* [YOUR GOAL] If pictures appear in the lines below, skip them and copy exactly the lines from the one containing "REQUEST AN APPOINTMENT" through the one containing "skills and contextual understanding that", and nothing else.

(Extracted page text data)
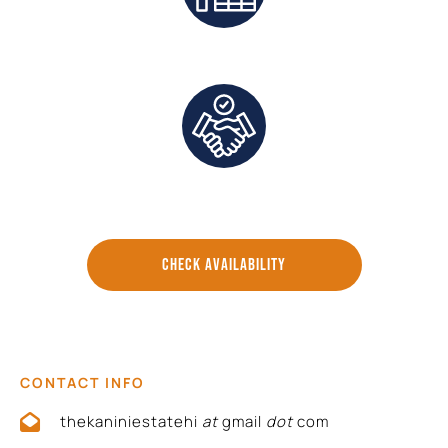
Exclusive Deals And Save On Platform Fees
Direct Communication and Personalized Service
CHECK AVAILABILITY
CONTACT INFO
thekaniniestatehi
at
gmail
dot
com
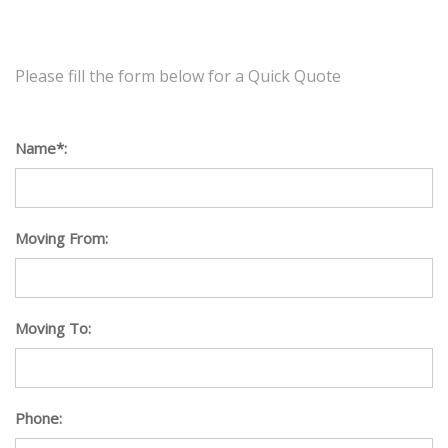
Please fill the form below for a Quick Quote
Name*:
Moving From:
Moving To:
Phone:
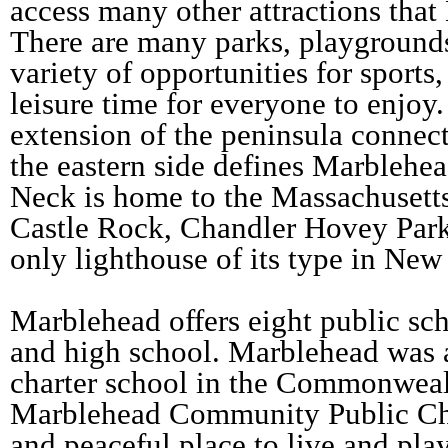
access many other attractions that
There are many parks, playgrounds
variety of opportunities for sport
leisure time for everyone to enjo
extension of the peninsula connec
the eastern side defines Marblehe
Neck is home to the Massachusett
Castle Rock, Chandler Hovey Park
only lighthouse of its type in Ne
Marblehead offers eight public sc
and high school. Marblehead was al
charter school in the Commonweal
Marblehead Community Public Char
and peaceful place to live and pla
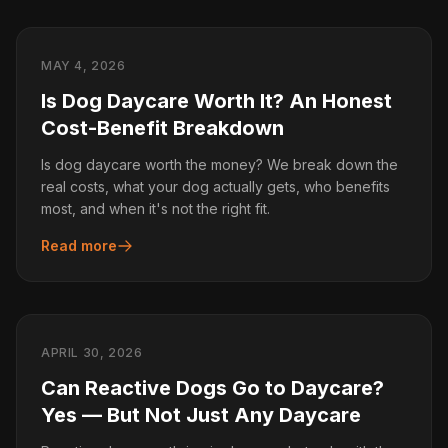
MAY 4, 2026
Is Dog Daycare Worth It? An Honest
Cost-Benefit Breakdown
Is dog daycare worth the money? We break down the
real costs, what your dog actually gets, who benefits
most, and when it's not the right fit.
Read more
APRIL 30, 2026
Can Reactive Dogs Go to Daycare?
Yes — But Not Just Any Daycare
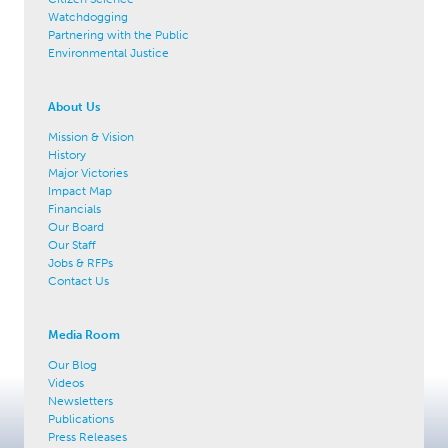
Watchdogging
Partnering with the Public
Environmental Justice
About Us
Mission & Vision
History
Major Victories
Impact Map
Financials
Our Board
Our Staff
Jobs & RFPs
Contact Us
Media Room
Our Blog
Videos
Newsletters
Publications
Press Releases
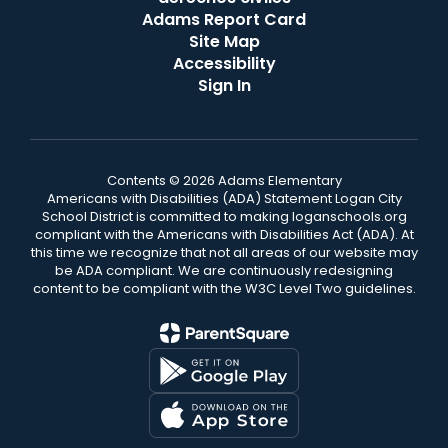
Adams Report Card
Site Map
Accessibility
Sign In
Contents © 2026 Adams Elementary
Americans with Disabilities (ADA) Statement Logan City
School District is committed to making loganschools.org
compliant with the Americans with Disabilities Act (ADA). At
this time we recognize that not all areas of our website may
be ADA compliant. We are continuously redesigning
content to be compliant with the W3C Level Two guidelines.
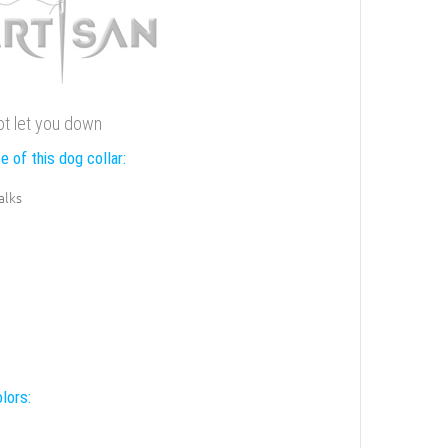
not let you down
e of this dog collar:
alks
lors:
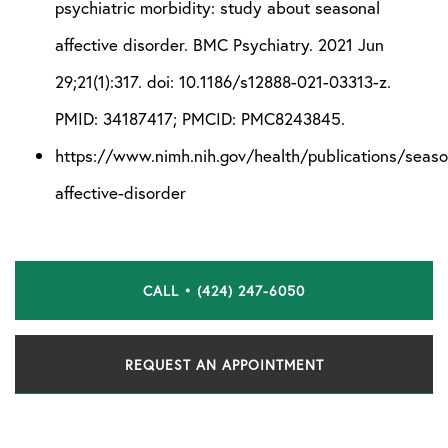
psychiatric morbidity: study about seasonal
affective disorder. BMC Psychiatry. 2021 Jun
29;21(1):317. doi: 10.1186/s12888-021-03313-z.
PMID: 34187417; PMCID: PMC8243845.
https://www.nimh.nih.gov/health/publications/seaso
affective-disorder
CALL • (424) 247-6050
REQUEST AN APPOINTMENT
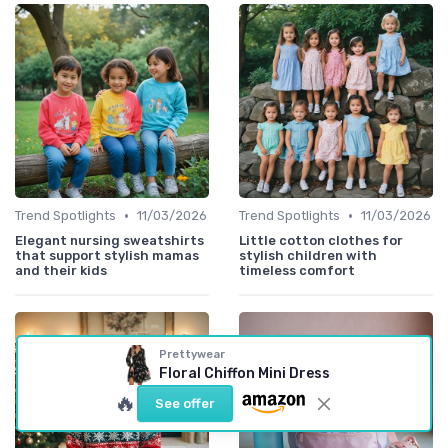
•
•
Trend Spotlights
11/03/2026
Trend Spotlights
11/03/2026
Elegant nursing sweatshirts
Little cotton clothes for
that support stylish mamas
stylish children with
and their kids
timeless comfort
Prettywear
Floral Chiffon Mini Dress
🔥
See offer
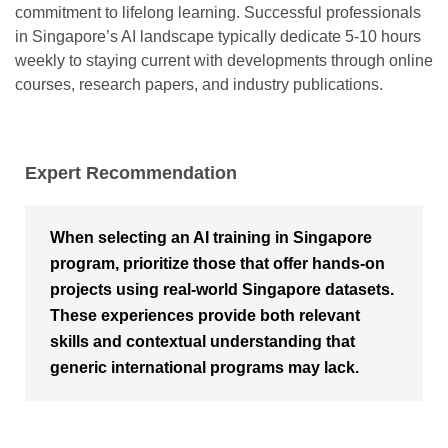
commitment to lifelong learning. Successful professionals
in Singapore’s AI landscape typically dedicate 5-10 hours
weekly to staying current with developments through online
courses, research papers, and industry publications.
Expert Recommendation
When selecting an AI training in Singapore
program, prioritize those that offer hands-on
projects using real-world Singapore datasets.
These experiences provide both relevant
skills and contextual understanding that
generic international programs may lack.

...

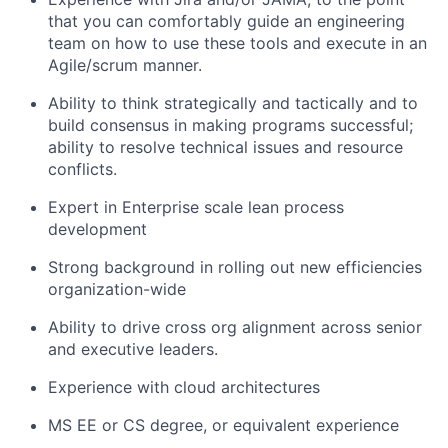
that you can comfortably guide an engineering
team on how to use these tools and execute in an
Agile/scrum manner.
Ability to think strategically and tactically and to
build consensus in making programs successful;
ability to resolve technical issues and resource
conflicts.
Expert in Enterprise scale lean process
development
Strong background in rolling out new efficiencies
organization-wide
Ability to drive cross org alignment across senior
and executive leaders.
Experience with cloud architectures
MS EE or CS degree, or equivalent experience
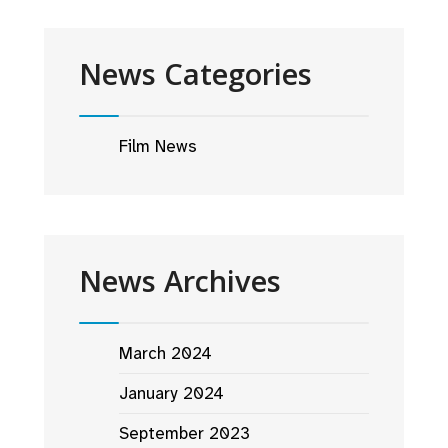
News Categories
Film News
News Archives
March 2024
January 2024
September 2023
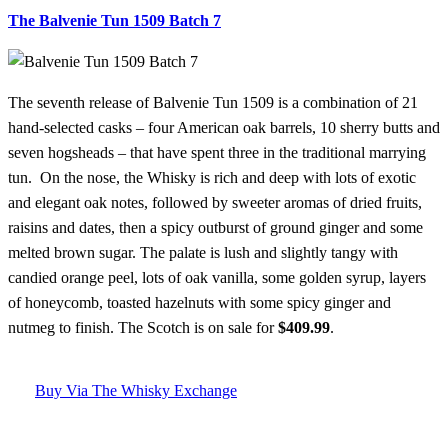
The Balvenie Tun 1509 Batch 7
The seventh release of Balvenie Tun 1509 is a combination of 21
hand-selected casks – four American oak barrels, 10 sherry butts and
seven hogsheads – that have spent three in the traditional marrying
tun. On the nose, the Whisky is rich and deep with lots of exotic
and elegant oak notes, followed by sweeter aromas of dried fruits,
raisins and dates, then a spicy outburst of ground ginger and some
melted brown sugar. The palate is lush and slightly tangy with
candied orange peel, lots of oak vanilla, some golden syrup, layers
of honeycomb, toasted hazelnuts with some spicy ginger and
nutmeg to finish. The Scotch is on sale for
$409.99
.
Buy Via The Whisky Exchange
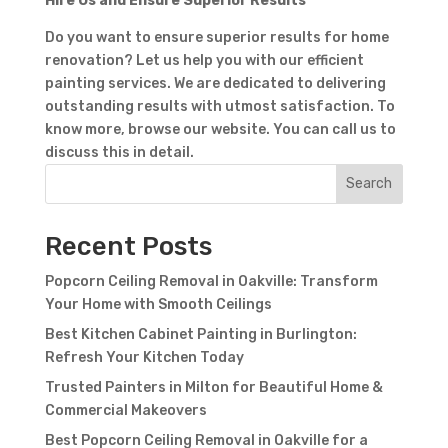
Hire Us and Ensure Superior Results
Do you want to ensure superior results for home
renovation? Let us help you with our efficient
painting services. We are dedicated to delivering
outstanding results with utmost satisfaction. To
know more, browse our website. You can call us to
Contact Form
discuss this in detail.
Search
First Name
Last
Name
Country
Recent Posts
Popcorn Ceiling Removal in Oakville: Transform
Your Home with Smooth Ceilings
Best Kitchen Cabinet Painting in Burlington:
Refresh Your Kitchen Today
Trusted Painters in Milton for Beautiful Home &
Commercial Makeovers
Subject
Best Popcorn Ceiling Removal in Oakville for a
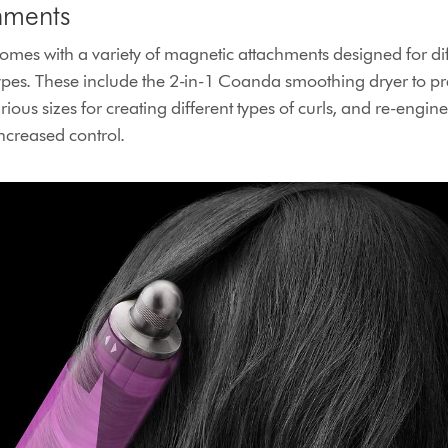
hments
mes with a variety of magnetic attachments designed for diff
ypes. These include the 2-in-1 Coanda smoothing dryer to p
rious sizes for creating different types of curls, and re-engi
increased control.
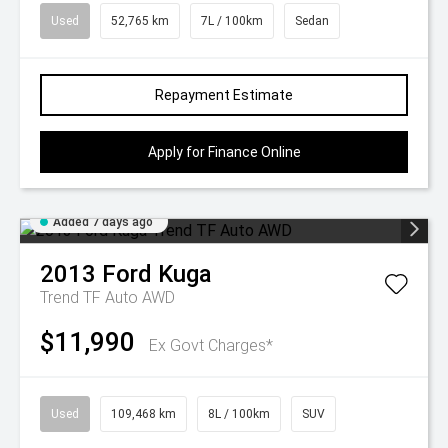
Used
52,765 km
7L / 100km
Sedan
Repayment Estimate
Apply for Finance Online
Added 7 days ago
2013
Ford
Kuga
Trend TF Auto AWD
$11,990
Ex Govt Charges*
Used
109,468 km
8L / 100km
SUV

==

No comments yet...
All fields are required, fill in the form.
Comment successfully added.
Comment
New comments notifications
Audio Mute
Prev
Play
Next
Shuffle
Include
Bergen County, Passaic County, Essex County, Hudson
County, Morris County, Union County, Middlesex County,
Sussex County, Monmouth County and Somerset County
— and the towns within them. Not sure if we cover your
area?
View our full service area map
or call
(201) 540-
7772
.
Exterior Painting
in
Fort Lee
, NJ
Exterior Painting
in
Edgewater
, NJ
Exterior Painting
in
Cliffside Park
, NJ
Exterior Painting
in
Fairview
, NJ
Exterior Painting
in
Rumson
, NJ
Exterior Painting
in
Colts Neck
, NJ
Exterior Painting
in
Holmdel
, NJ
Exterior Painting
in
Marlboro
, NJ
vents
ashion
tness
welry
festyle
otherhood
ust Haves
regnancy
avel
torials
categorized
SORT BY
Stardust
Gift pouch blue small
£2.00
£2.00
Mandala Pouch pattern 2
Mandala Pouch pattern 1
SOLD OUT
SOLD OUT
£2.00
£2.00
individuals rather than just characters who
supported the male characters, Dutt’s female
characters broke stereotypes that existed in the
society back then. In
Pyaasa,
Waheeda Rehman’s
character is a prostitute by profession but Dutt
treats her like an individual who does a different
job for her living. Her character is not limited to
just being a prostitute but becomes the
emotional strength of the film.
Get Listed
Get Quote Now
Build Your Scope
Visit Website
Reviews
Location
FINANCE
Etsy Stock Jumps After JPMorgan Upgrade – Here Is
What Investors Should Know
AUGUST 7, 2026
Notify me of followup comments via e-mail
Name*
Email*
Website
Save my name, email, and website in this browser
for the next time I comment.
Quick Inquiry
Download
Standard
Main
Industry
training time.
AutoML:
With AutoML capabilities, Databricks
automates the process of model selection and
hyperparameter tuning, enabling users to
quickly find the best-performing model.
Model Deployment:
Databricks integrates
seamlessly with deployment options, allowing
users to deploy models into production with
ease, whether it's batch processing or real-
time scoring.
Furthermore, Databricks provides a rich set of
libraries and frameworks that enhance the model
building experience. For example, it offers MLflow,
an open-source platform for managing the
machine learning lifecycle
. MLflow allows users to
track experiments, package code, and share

* [SOLUTION FOR THIS TASK]
REQUEST AN APPOINTMENT
•
•
Trend Spotlights
11/03/2026
Trend Spotlights
11/03/2026
Elegant nursing sweatshirts
Little cotton clothes for
that support stylish mamas
stylish children with
and their kids
timeless comfort
Prettywear
Floral Chiffon Mini Dress
🔥
See offer
commitment to lifelong learning. Successful professionals
in Singapore’s AI landscape typically dedicate 5-10 hours
weekly to staying current with developments through online
courses, research papers, and industry publications.
Expert Recommendation
When selecting an AI training in Singapore
program, prioritize those that offer hands-on
projects using real-world Singapore datasets.
These experiences provide both relevant
skills and contextual understanding that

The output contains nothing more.